**WHAT IS EXPECTED**.
Below are records; say how many of their lines include the word "underline", giving nothing but the number.

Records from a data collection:
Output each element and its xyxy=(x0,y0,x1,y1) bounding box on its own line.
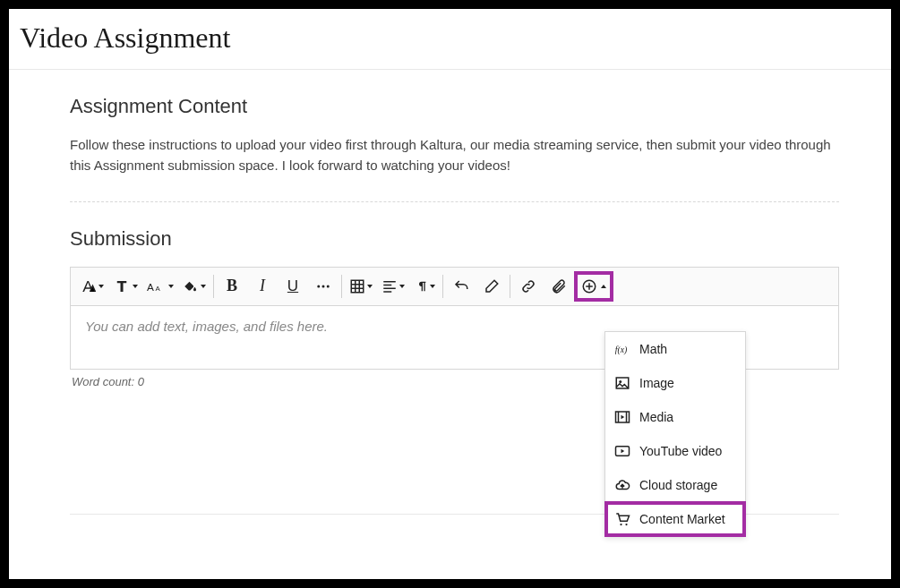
menu-item-label: Cloud storage xyxy=(639,478,717,492)
highlight-color-button[interactable] xyxy=(178,271,210,302)
link-icon xyxy=(520,278,536,294)
menu-item-cloud[interactable]: Cloud storage xyxy=(605,468,745,502)
clear-format-button[interactable] xyxy=(476,271,507,302)
cloud-icon xyxy=(614,477,630,493)
submission-heading: Submission xyxy=(70,227,839,251)
toolbar-separator xyxy=(510,275,510,298)
font-size-icon: AA xyxy=(147,278,167,294)
chevron-down-icon xyxy=(399,285,405,288)
chevron-down-icon xyxy=(367,285,373,288)
menu-item-youtube[interactable]: YouTube video xyxy=(605,434,745,468)
section-divider xyxy=(70,201,839,202)
toolbar-separator xyxy=(213,275,214,298)
svg-text:A: A xyxy=(155,284,160,292)
editor-toolbar: AA B I U xyxy=(71,268,838,306)
content-area: Assignment Content Follow these instruct… xyxy=(9,70,891,515)
ellipsis-icon xyxy=(315,278,331,294)
menu-item-label: YouTube video xyxy=(639,444,722,458)
cart-icon xyxy=(614,511,630,527)
assignment-content-heading: Assignment Content xyxy=(70,95,839,118)
plus-circle-icon xyxy=(581,278,597,294)
menu-item-media[interactable]: Media xyxy=(605,400,745,434)
paragraph-button[interactable] xyxy=(409,271,440,302)
image-icon xyxy=(614,375,630,391)
font-family-icon xyxy=(113,278,131,294)
align-icon xyxy=(381,278,398,294)
svg-point-19 xyxy=(619,380,621,383)
font-family-button[interactable] xyxy=(108,271,142,302)
page-container: Video Assignment Assignment Content Foll… xyxy=(9,9,891,579)
menu-item-label: Image xyxy=(639,376,674,390)
undo-button[interactable] xyxy=(446,271,476,302)
text-style-icon xyxy=(81,278,97,294)
chevron-down-icon xyxy=(201,285,206,288)
svg-point-2 xyxy=(317,285,320,287)
text-style-button[interactable] xyxy=(76,271,108,302)
menu-item-label: Media xyxy=(639,410,673,424)
undo-icon xyxy=(453,278,469,294)
italic-button[interactable]: I xyxy=(247,271,278,302)
more-formatting-button[interactable] xyxy=(308,271,339,302)
toolbar-separator xyxy=(341,275,342,298)
alignment-button[interactable] xyxy=(377,271,409,302)
chevron-down-icon xyxy=(168,285,174,288)
font-size-button[interactable]: AA xyxy=(142,271,178,302)
menu-item-label: Content Market xyxy=(639,512,725,526)
paint-bucket-icon xyxy=(183,278,199,294)
math-icon: f(x) xyxy=(614,341,630,357)
chevron-down-icon xyxy=(99,285,104,288)
pilcrow-icon xyxy=(414,278,428,294)
svg-point-4 xyxy=(327,285,330,287)
assignment-instructions: Follow these instructions to upload your… xyxy=(70,134,839,176)
svg-text:f(x): f(x) xyxy=(615,345,628,355)
youtube-icon xyxy=(614,443,630,459)
bold-icon: B xyxy=(227,277,237,295)
table-button[interactable] xyxy=(345,271,377,302)
media-icon xyxy=(614,409,630,425)
menu-item-image[interactable]: Image xyxy=(605,366,745,400)
svg-point-25 xyxy=(625,524,627,525)
svg-rect-5 xyxy=(351,280,364,293)
attachment-button[interactable] xyxy=(544,271,574,302)
add-content-button[interactable] xyxy=(574,271,613,302)
chevron-down-icon xyxy=(133,285,138,288)
underline-button[interactable]: U xyxy=(278,271,308,302)
menu-item-label: Math xyxy=(639,342,667,356)
svg-point-3 xyxy=(322,285,325,287)
toolbar-separator xyxy=(442,275,443,298)
italic-icon: I xyxy=(260,277,265,295)
menu-item-content-market[interactable]: Content Market xyxy=(604,501,746,537)
menu-item-math[interactable]: f(x) Math xyxy=(605,332,745,366)
chevron-up-icon xyxy=(601,285,606,288)
link-button[interactable] xyxy=(513,271,544,302)
editor-placeholder: You can add text, images, and files here… xyxy=(85,319,328,334)
svg-text:A: A xyxy=(147,280,154,292)
add-content-menu: f(x) Math Image Media YouTube video Clou… xyxy=(604,331,746,537)
eraser-icon xyxy=(484,278,500,294)
bold-button[interactable]: B xyxy=(217,271,247,302)
svg-point-24 xyxy=(620,524,621,525)
underline-icon: U xyxy=(287,277,298,295)
table-icon xyxy=(349,278,365,294)
paperclip-icon xyxy=(551,278,567,294)
page-title: Video Assignment xyxy=(9,9,891,70)
chevron-down-icon xyxy=(430,285,435,288)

**TASK RESPONSE**.
2